Reporter: Grace Olivia | Editor: Herlina Kartika Dewi
Selain itu, penguatan nilai tukar rupiah yang terlalu drastis juga berdampak buruk bagi pasar. Pasalnya, pasar juga tidak menghendaki fluktuasi drastis pada kurs mata uang lantaran menimbulkan risiko dan ketidakpastian yang lebih besar.
Fluktuasi rupiah yang terlalu tajam bisa menggerus kepercayaan investor pada pasar modal dan keuangan dalam negeri. Akibatnya, investor justru memilih keluar dari pasar dan membuat gejolak yang lebih buruk.
Di sisi lain, penguatan rupiah yang terlalu tajam juga berbahaya bagi perdagangan internasional Indonesia. “Di tengah tren pelemahan kinerja ekspor nasional saat ini, penguatan nilai tukar rupiah yang tajam justru akan makin membahayakan ekspor karena bakal dianggap terlalu mahal untuk negara-negara lain,” kata Mikail.

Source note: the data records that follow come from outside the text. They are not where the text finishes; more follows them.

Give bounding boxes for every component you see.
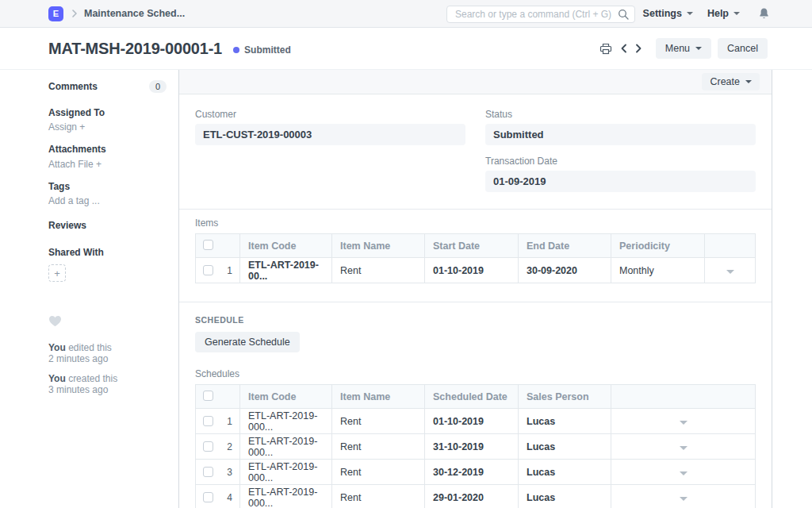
column-header: Item Code xyxy=(240,385,332,409)
status-text: Submitted xyxy=(244,44,291,56)
end-date-cell[interactable]: 30-09-2020 xyxy=(519,258,611,283)
item-name-cell[interactable]: Rent xyxy=(332,409,425,434)
row-checkbox[interactable] xyxy=(203,492,213,502)
sales-person-cell[interactable]: Lucas xyxy=(519,434,611,460)
activity-action: created this xyxy=(68,373,117,384)
sales-person-cell[interactable]: Lucas xyxy=(519,485,611,508)
chevron-down-icon xyxy=(687,12,693,15)
reviews-label: Reviews xyxy=(48,220,167,231)
activity-entry: You edited this 2 minutes ago xyxy=(48,342,167,364)
schedules-header-row: Item Code Item Name Scheduled Date Sales… xyxy=(196,385,756,409)
share-add-button[interactable]: + xyxy=(48,264,66,282)
settings-menu[interactable]: Settings xyxy=(643,8,693,19)
search-input[interactable] xyxy=(446,6,635,23)
status-dot-icon xyxy=(233,47,239,53)
notifications-bell-icon[interactable] xyxy=(754,7,774,20)
add-tag-input[interactable]: Add a tag ... xyxy=(48,195,167,206)
row-index: 1 xyxy=(227,265,232,276)
item-code-cell[interactable]: ETL-ART-2019-00... xyxy=(240,258,332,283)
attach-file-button[interactable]: Attach File + xyxy=(48,159,167,170)
row-expand-cell[interactable] xyxy=(611,409,756,434)
status-indicator: Submitted xyxy=(233,44,291,56)
like-heart-icon[interactable] xyxy=(48,315,167,330)
item-name-cell[interactable]: Rent xyxy=(332,258,425,283)
row-checkbox[interactable] xyxy=(203,467,213,477)
row-expand-cell[interactable] xyxy=(611,434,756,460)
menu-button[interactable]: Menu xyxy=(656,38,711,59)
scheduled-date-cell[interactable]: 01-10-2019 xyxy=(425,409,519,434)
create-button[interactable]: Create xyxy=(702,73,760,90)
page-actions: Menu Cancel xyxy=(596,38,768,59)
items-table: Item Code Item Name Start Date End Date … xyxy=(195,233,756,283)
column-header: Item Name xyxy=(332,234,425,258)
table-row: 1 ETL-ART-2019-000... Rent 01-10-2019 Lu… xyxy=(196,409,756,434)
navbar-right: J Settings Help xyxy=(612,6,774,22)
schedules-table: Item Code Item Name Scheduled Date Sales… xyxy=(195,384,756,508)
item-code-cell[interactable]: ETL-ART-2019-000... xyxy=(240,434,332,460)
sidebar-comments: Comments 0 xyxy=(48,80,167,93)
breadcrumb[interactable]: Maintenance Sched... xyxy=(84,8,185,19)
item-code-cell[interactable]: ETL-ART-2019-000... xyxy=(240,460,332,485)
search-icon[interactable] xyxy=(618,9,629,23)
create-button-label: Create xyxy=(710,76,740,87)
row-index: 3 xyxy=(227,467,232,478)
chevron-down-icon xyxy=(695,47,702,50)
settings-label: Settings xyxy=(643,8,682,19)
column-header: Scheduled Date xyxy=(425,385,519,409)
comments-label: Comments xyxy=(48,81,98,92)
items-section: Items Item Code Item Name Start Date End… xyxy=(179,210,772,302)
start-date-cell[interactable]: 01-10-2019 xyxy=(425,258,519,283)
sales-person-cell[interactable]: Lucas xyxy=(519,460,611,485)
scheduled-date-cell[interactable]: 29-01-2020 xyxy=(425,485,519,508)
item-name-cell[interactable]: Rent xyxy=(332,460,425,485)
tags-label: Tags xyxy=(48,181,167,192)
cancel-button[interactable]: Cancel xyxy=(718,38,768,59)
row-expand-cell[interactable] xyxy=(705,258,756,283)
schedule-section: SCHEDULE Generate Schedule Schedules Ite… xyxy=(179,302,772,508)
row-checkbox[interactable] xyxy=(203,441,213,452)
page-head: MAT-MSH-2019-00001-1 Submitted Menu Canc… xyxy=(0,28,812,70)
prev-document-icon[interactable] xyxy=(616,44,631,53)
row-expand-cell[interactable] xyxy=(611,485,756,508)
scheduled-date-cell[interactable]: 30-12-2019 xyxy=(425,460,519,485)
item-code-cell[interactable]: ETL-ART-2019-000... xyxy=(240,409,332,434)
chevron-down-icon xyxy=(680,471,688,475)
periodicity-cell[interactable]: Monthly xyxy=(611,258,705,283)
sales-person-cell[interactable]: Lucas xyxy=(519,409,611,434)
item-name-cell[interactable]: Rent xyxy=(332,485,425,508)
activity-entry: You created this 3 minutes ago xyxy=(48,373,167,395)
row-expand-cell[interactable] xyxy=(611,460,756,485)
status-value[interactable]: Submitted xyxy=(485,124,756,145)
item-name-cell[interactable]: Rent xyxy=(332,434,425,460)
row-index: 4 xyxy=(227,492,232,503)
customer-value[interactable]: ETL-CUST-2019-00003 xyxy=(195,124,465,145)
transaction-date-label: Transaction Date xyxy=(485,156,756,167)
column-header: End Date xyxy=(519,234,611,258)
activity-time: 3 minutes ago xyxy=(48,384,167,395)
generate-schedule-button[interactable]: Generate Schedule xyxy=(195,332,300,352)
chevron-down-icon xyxy=(680,497,688,501)
generate-schedule-label: Generate Schedule xyxy=(205,337,290,348)
item-code-cell[interactable]: ETL-ART-2019-000... xyxy=(240,485,332,508)
comments-count-badge: 0 xyxy=(149,80,167,93)
scheduled-date-cell[interactable]: 31-10-2019 xyxy=(425,434,519,460)
cancel-button-label: Cancel xyxy=(727,43,758,54)
form-column-left: Customer ETL-CUST-2019-00003 xyxy=(195,109,465,192)
help-label: Help xyxy=(707,8,729,19)
content: Comments 0 Assigned To Assign + Attachme… xyxy=(0,70,812,508)
select-all-checkbox[interactable] xyxy=(203,240,213,250)
form-main: Create Customer ETL-CUST-2019-00003 Stat… xyxy=(178,70,772,508)
next-document-icon[interactable] xyxy=(631,44,646,53)
select-all-checkbox[interactable] xyxy=(203,391,213,401)
print-icon[interactable] xyxy=(596,43,616,55)
chevron-down-icon xyxy=(733,12,740,15)
assign-button[interactable]: Assign + xyxy=(48,121,167,133)
transaction-date-value[interactable]: 01-09-2019 xyxy=(485,171,756,192)
app-logo[interactable]: E xyxy=(48,6,63,21)
row-checkbox[interactable] xyxy=(203,416,213,426)
help-menu[interactable]: Help xyxy=(707,8,740,19)
form-section-main: Customer ETL-CUST-2019-00003 Status Subm… xyxy=(179,94,772,210)
form-sidebar: Comments 0 Assigned To Assign + Attachme… xyxy=(0,70,178,508)
schedules-grid-label: Schedules xyxy=(195,368,756,379)
row-checkbox[interactable] xyxy=(203,265,213,275)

Apalagi, ekspor Indonesia masih didominasi oleh komoditas mentah bernilai tambah rendah. Jika rupiah terlalu kuat, harga komoditas mentah tersebut akan menjadi terlalu mahal bagi negara pengimpor.

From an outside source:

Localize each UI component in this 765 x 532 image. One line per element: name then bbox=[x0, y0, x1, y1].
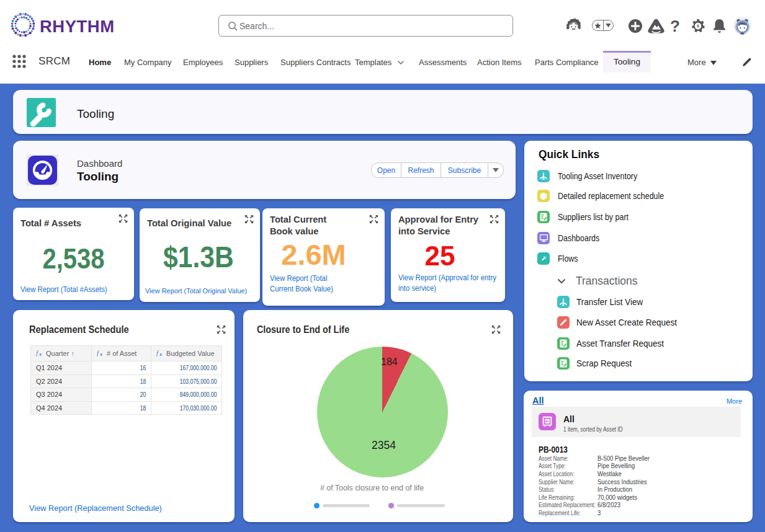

Apalagi pada era perang dagang saat ini, Mikail menambahkan, negara-negara di dunia justru tengah berlomba memperlemah mata uangnya. Hal ini agar daya saing perdagangan semakin tinggi.
China misalnya, yang sempat menggunakan strategi mendevaluasi nilai tukar mata uangnya untuk menghadapi risiko ketegangan dagang.

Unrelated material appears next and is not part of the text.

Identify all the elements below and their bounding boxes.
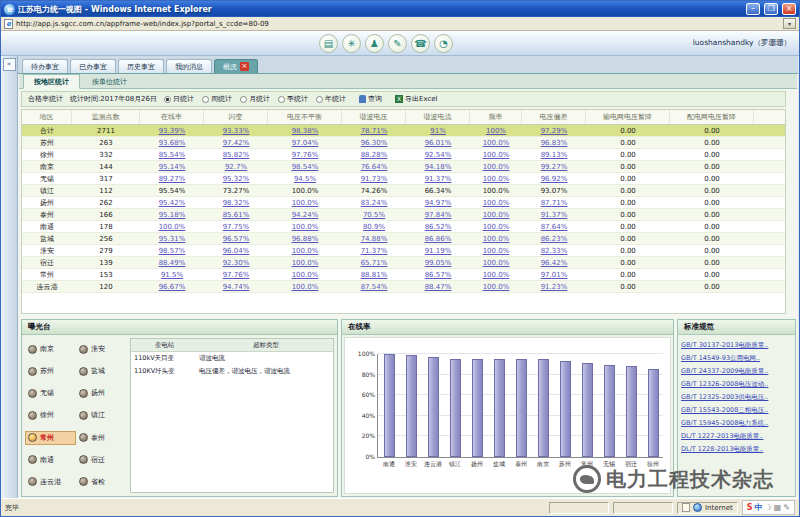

“Presiden AS Donald Trump juga mendesak The Fed menurunkan suku bunga, salah satunya agar nilai tukar dollar tidak semakin kuat. Jadi, justru sekarang negara-negara menjaga agar kursnya tidak terlalu kuat,” lanjut dia.
Mikail memandang, asumsi nilai tukar rupiah yang dirancang pemerintah untuk tahun 2020 sebesar Rp 14.000 - Rp 14.500 per dollar AS cukup rasional. Nilai tersebut masih cukup ideal untuk mendukung pertumbuhan ekonomi sekaligus menjaga stabilitas pasar modal domestik, menurutnya.